Start of PROVIDED INFORMATION

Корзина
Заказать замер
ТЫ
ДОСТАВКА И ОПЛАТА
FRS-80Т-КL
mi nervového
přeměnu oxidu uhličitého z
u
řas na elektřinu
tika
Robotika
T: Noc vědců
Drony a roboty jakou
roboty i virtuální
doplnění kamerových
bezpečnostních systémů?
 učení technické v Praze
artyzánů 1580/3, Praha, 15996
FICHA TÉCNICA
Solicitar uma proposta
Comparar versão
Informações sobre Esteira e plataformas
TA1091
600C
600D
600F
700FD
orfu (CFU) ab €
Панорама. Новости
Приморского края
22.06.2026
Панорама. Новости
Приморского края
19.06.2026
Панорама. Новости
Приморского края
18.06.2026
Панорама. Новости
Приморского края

End of PROVIDED INFORMATION
Start of PROVIDED INFORMATION

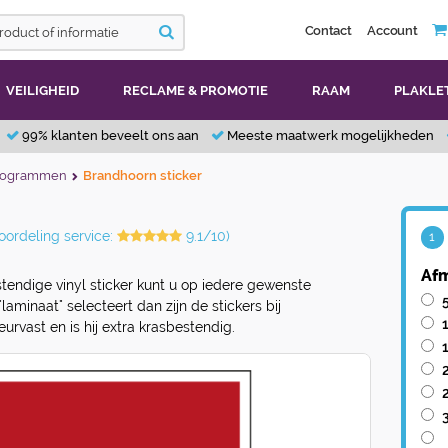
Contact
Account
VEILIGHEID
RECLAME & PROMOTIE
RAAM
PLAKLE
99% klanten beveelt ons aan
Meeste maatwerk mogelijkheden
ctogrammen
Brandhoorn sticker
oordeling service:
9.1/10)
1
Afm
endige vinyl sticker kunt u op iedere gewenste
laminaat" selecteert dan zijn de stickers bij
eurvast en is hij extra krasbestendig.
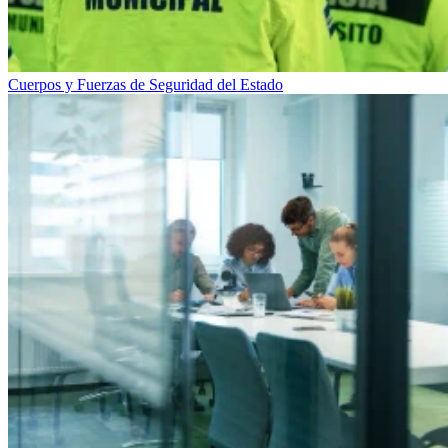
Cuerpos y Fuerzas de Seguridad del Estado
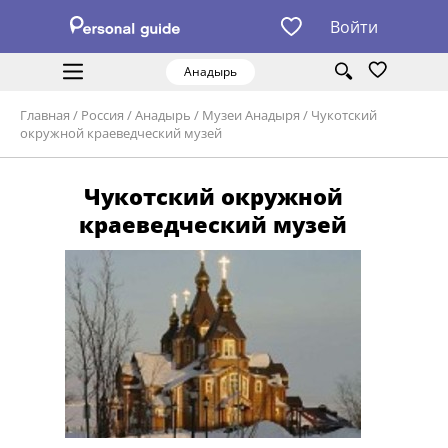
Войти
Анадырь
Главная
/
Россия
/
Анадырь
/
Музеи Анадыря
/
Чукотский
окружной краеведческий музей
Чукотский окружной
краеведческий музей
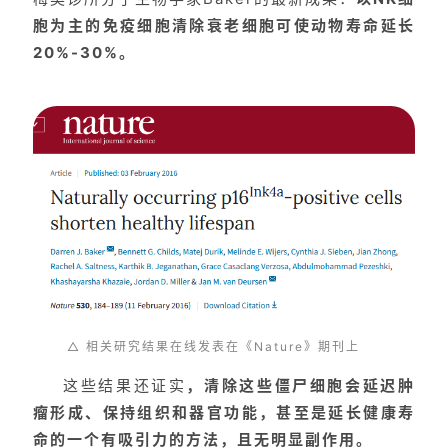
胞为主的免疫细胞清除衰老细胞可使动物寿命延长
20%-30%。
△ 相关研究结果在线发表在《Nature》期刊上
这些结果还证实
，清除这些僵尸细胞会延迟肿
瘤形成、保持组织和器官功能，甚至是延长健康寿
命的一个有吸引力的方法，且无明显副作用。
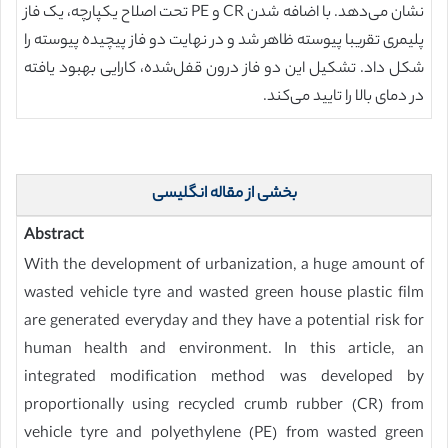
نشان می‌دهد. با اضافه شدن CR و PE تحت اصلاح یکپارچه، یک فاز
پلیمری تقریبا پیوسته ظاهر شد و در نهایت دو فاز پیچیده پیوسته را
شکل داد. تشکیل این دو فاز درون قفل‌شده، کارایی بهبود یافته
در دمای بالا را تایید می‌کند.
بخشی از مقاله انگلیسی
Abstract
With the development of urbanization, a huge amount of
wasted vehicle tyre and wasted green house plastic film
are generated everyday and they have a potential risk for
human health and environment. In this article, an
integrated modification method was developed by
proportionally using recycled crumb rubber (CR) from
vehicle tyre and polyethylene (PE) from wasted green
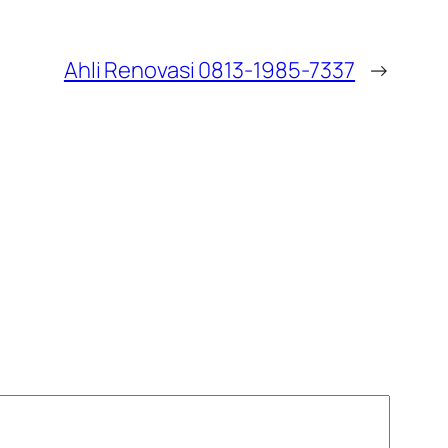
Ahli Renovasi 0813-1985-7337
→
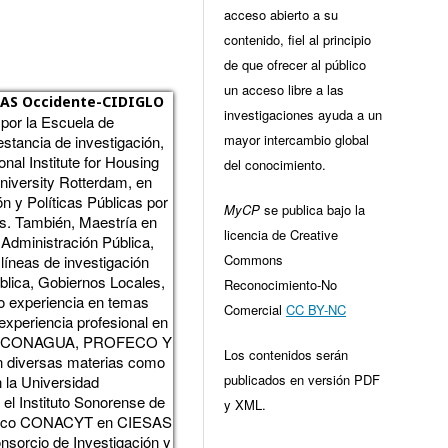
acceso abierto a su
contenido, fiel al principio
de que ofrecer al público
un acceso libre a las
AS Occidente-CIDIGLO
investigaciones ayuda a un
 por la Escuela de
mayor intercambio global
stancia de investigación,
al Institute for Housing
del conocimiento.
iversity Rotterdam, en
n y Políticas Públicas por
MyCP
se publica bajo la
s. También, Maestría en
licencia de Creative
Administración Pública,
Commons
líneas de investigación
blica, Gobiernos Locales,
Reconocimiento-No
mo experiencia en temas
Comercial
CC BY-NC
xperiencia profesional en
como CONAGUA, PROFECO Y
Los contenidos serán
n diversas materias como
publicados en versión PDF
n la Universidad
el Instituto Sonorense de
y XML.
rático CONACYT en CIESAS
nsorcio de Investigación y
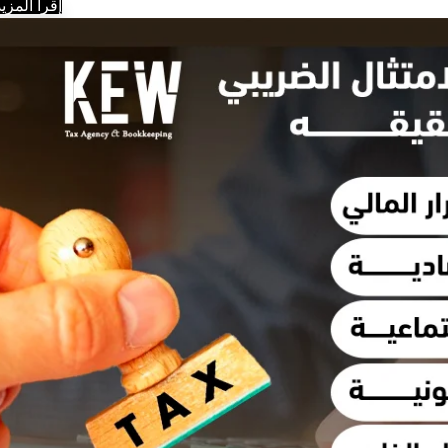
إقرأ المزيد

End of PROVIDED INFORMATION

Lines with "tyre" in them are what the answer must contain; copy each from the records above.

wasted vehicle tyre and wasted green house plastic film
vehicle tyre and polyethylene (PE) from wasted green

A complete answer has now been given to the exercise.